- [WHAT YOU HAVE TO DO]: A verbatim reproduction of the following listing is required; omit the pictures.

- [ENTRIES SUPPLIED]:
..........
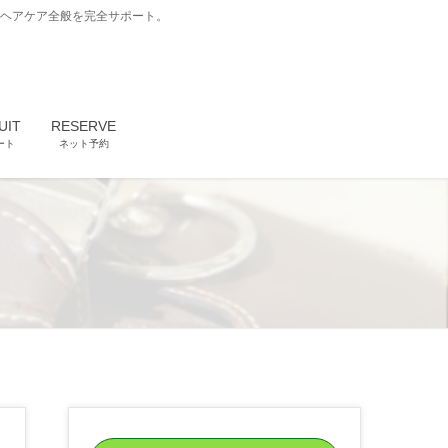
どヘアケア全般を完全サポート。
UIT
RESERVE
ート
ネット予約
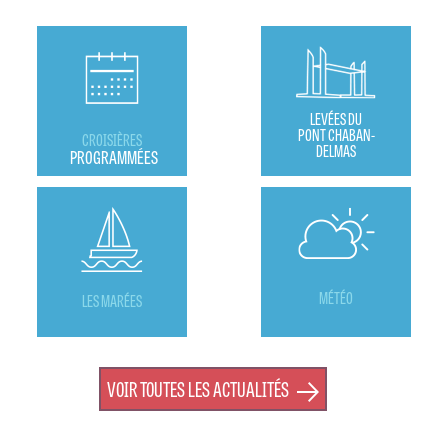
LEVÉES DU
PONT CHABAN-
CROISIÈRES
DELMAS
PROGRAMMÉES
MÉTÉO
LES MARÉES
VOIR TOUTES LES ACTUALITÉS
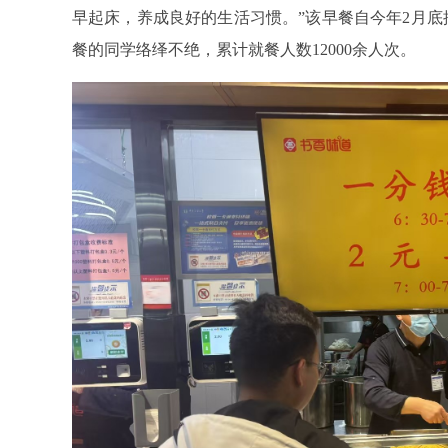
早起床，养成良好的生活习惯。”该早餐自今年2月
餐的同学络绎不绝，累计就餐人数12000余人次。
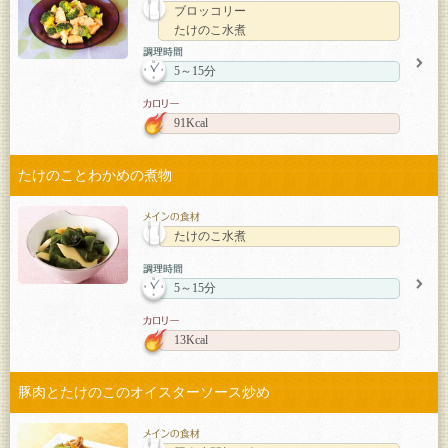
ブロッコリー
たけのこ水煮
5～15分
91Kcal
たけのことわかめの煮物
たけのこ水煮
5～15分
13Kcal
豚肉とたけのこのオイスターソース炒め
..........
- [TASK OUTPUT]:
どヘアケア全般を完全サポート。
UIT
RESERVE
ート
ネット予約
LEVÉES DU
PONT CHABAN-
CROISIÈRES
DELMAS
PROGRAMMÉES
MÉTÉO
LES MARÉES
VOIR TOUTES LES ACTUALITÉS
早起床，养成良好的生活习惯。”该早餐自今年2月
餐的同学络绎不绝，累计就餐人数12000余人次。
ブロッコリー
たけのこ水煮
5～15分
91Kcal
たけのことわかめの煮物
たけのこ水煮
5～15分
13Kcal
豚肉とたけのこのオイスターソース炒め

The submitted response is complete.